Traccia dei contatti dei virus virtuali

Di natura sperimentale, i ricercatori hanno condiviso che protocolli e tecniche sono stati sviluppati in un’app su dispositivi Android con un server back-end. Questo è molto simile al processo corrente per la tracciabilità dei contatti. Uno di questi esempi è il framework di tracciamento dei contatti per la conservazione della privacy sviluppato da Apple e Google.
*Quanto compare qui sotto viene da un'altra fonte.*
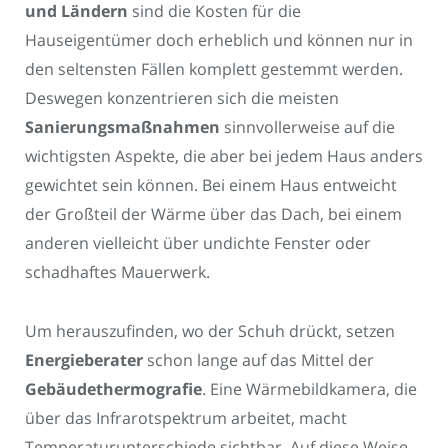
und Ländern
sind die Kosten für die
Hauseigentümer doch erheblich und können nur in
den seltensten Fällen komplett gestemmt werden.
Deswegen konzentrieren sich die meisten
Sanierungsmaßnahmen
sinnvollerweise auf die
wichtigsten Aspekte, die aber bei jedem Haus anders
gewichtet sein können. Bei einem Haus entweicht
der Großteil der Wärme über das Dach, bei einem
anderen vielleicht über undichte Fenster oder
schadhaftes Mauerwerk.
Um herauszufinden, wo der Schuh drückt, setzen
Energieberater
schon lange auf das Mittel der
Gebäudethermografie
. Eine Wärmebildkamera, die
über das Infrarotspektrum arbeitet, macht
Temperaturunterschiede sichtbar. Auf diese Weise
Nonostante l’utilizzo di framework simili, i ricercatori hanno affermato di non condividere un obiettivo comune. Il virus virtuale Safe Blues “non registra e archivia le informazioni sugli individui e le loro interazioni con l’intenzione di mappare contatti specifici”.

Le informazioni raccolte dal virus virtuale possono invece essere “pensate come una misura” proxy “per la prossimità fisica aggregata”.
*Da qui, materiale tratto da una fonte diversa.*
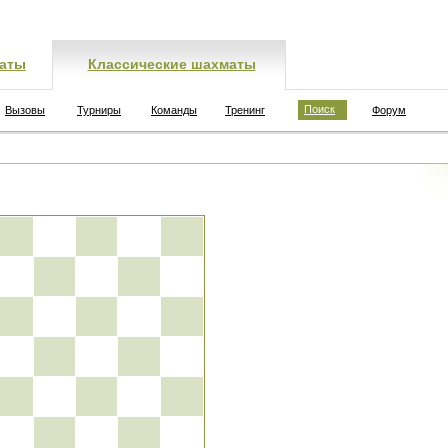
аты
Классические шахматы
Поиск
Вызовы
Турниры
Команды
Тренинг
Форум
“Insieme alle informazioni retrospettive sui numeri di casi effettivi, può essere utilizzato per addestrare sofisticati modelli di apprendimento automatico (ML) per stimare i numeri di infezione SARS-CoV-2 in funzione della prevalenza dei filamenti Safe Blues. Le informazioni in tempo reale sui filamenti Safe Blues forniscono quindi, tramite le proiezioni ML, stime prossime in tempo reale dei livelli di infezione da SARS-CoV-2 e possono alimentare direttamente le decisioni politiche “, hanno detto i ricercatori del loro lavoro.

Tuttavia, è stato ancora sottolineato che i dati di Safe Blues potrebbero essere complementari alla tracciabilità dei contratti esistenti.

Sforzo mondiale

Lo sforzo per porre fine alla pandemia, o per lo meno tenerla sotto controllo, è globale, dalla ricerca, ai test, alla creazione di vaccini per i lavoratori in prima linea.

Il virus ha sconvolto l’industria dei viaggi. C’è una richiesta, soprattutto a livello internazionale, che i viaggiatori testino negativamente prima di mettersi in viaggio. La compagnia aerea Qantas in Australia utilizza un’app per la salute digitale su un volo di rimpatrio internazionale da Francoforte, in Germania, a Darwin, in Australia.

Virtual Virus Airline

I viaggiatori potranno caricare i risultati dei test sull’app prima del volo. Potranno anche caricare i dettagli della vaccinazione.

“I risultati dei test COVID e la prova del vaccino saranno richiesti in molti paesi per viaggiare senza quarantena, proprio come è stato in passato per le vaccinazioni contro la poliomielite e la febbre gialla. Anche se non era un requisito del governo, Qantas è sempre stato un leader nella sicurezza e abbiamo una responsabilità nei confronti dei nostri clienti e del nostro personale “, ha affermato Stephanie Tully, chief customer officer di Qantas Group.

Questi sono sforzi dappertutto per riportare il mondo alla “normalità”. Sembra che gran parte di questo avvenga attraverso i canali digitali. Questo ti fa fidare più o meno? Continua a leggere per scoprire come Microsoft è stata coinvolta quando ha avvertito di un picco di attacchi informatici ai dati COVID-19.